• **Work instructions**
Show every line of the data where the word "lançado" can be found.

(Data listing Opens)

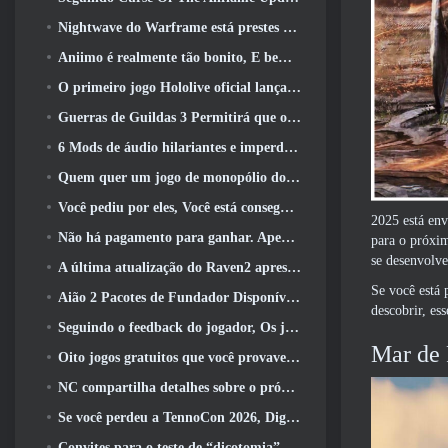
Nightwave do Warframe está prestes a retornar de uma forma chocante
Aniimo é realmente tão bonito, E bem tranquilo
O primeiro jogo Hololive oficial lançado esta semana
Guerras de Guildas 3 Permitirá que os jogadores experimentem o mundo de Tyria antes que os Elder Dragons acordem
6 Mods de áudio hilariantes e imperdíveis para Marvel Rivals
Quem quer um jogo de monopólio do RuneScape? Porque um está a caminho
Você pediu por eles, Você está conseguindo. Dragões estão chegando a Albion Online
2025 está en
Não há pagamento para ganhar. Apenas Ragnarok. Origin Classic é lançado em julho 23
para o próxim
se desenvolve
A última atualização do Raven2 apresenta sistema de despertar de habilidades, Oferecendo aos jogadores mais maneiras de aprimorar suas habilidades
Se você está 
Aião 2 Pacotes de Fundador Disponíveis para Compra, Completo com cinco dias de acesso antecipado
descobrir, e
Seguindo o feedback do jogador, Os jogadores clássicos de League Of Legends não terão que pagar por skins clássicas
Mar de
Oito jogos gratuitos que você provavelmente esqueceu e que fazem parte do Steam’s Train Fest
NC compartilha detalhes sobre o próximo acesso antecipado do Aion 2
Se você perdeu a TennoCon 2026, Digital Extremes está compartilhando todos os painéis
Convites para o teste de “dicotomia” do Silver Palace estão sendo enviados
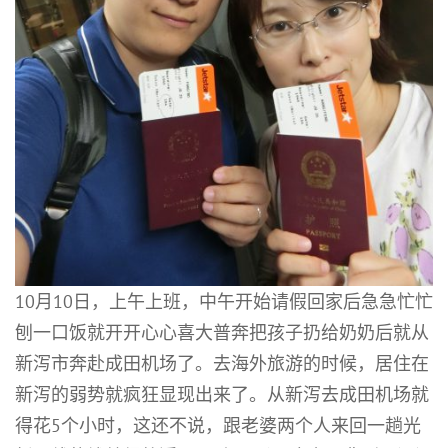
10月10日，上午上班，中午开始请假回家后急急忙忙
刨一口饭就开开心心喜大普奔把孩子扔给奶奶后就从
新泻市奔赴成田机场了。去海外旅游的时候，居住在
新泻的弱势就疯狂显现出来了。从新泻去成田机场就
得花5个小时，这还不说，跟老婆两个人来回一趟光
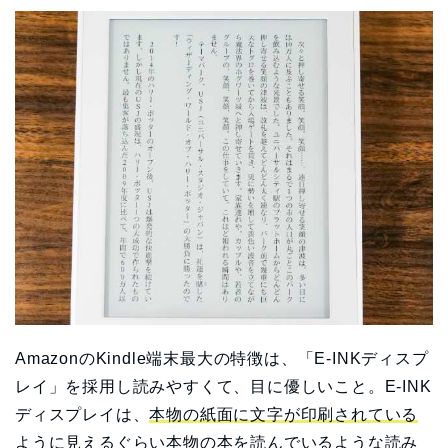
AmazonのKindle端末最大の特徴は、「E-INKディスプ
レイ」を採用し読みやすくて、目に優しいこと。E-INK
ディスプレイは、
本物の紙面に文字が印刷されている
ように見えるぐらい本物の本を読んでいるような読み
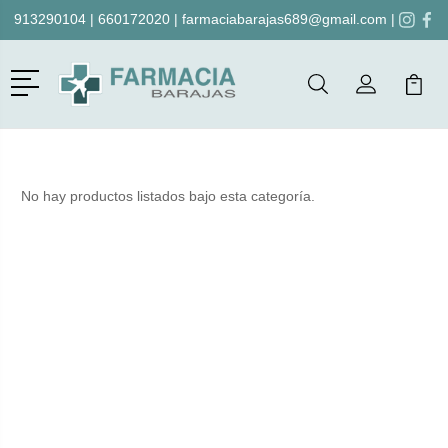
913290104
|
660172020
|
farmaciabarajas689@gmail.com
|
Menú
Buscar
Mi Cuenta
Mi Ca
Buscar
No hay productos listados bajo esta categoría.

(Data listing Closes)

• **Result below**
O primeiro jogo Hololive oficial lançado esta semana
Não há pagamento para ganhar. Apenas Ragnarok. Origin Classic é lançado em julho 23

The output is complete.